Fear really does it’s best to keep you playing small…if you let it.
How to open your heart…
- Allow yourself to be vulnerable. If you’re feeling sensitive and scared about letting your guard down, let him know about it. Gav and I had countless conversations about my fears and my past experiences. I truly believe it was these open and honest discussions that allowed me to open my heart, as there was full disclosure from both of us about the way we were feeling without any judgement.
- Allow yourself to trust again. This is a biggie, especially if you’ve been led down the river like I was. You’ve got to trust your intuition with this one. Go by how he makes you feel. Does he make you feel safe and secure? Does he make you feel special and adored? If you’ve been betrayed in the past, I can totally understand how opening your heart to trusting someone again can be very difficult; but being untrusting leads to so many problems in a relationship and it really robs you of fully experiencing deep love with another.
- Don’t future trip. If you look into the future and only envision yourself getting your heartbroken again, well that’s quite possibly what might happen. Visualise what you really want to happen. See the beautiful relationship, the companionship, the hot sex, the sweet love between the two of you. Let it bring a smile to your face…always.
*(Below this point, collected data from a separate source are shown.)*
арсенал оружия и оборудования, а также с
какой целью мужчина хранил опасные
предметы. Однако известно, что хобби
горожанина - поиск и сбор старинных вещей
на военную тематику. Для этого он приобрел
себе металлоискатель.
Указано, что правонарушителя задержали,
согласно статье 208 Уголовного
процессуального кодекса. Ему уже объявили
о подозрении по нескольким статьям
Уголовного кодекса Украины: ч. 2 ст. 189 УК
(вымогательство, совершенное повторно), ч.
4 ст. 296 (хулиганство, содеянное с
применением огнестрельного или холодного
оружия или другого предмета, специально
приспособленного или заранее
- Just jump straight in. The truth of the matter is that you may get your heart broken again. But then again you may not. You just don’t know lovely, so my advice is just go for it! Trust that the right partner will enter your life at exactly the right time. If that means you need to kiss a few frogs and mend a few broken hearts in the meantime, so be it. You know, there’s some people that go through their whole life without ever experiencing true love. I’d rather love love many times and feel the pain of heart ache than never love at all. Somthin’ to think about.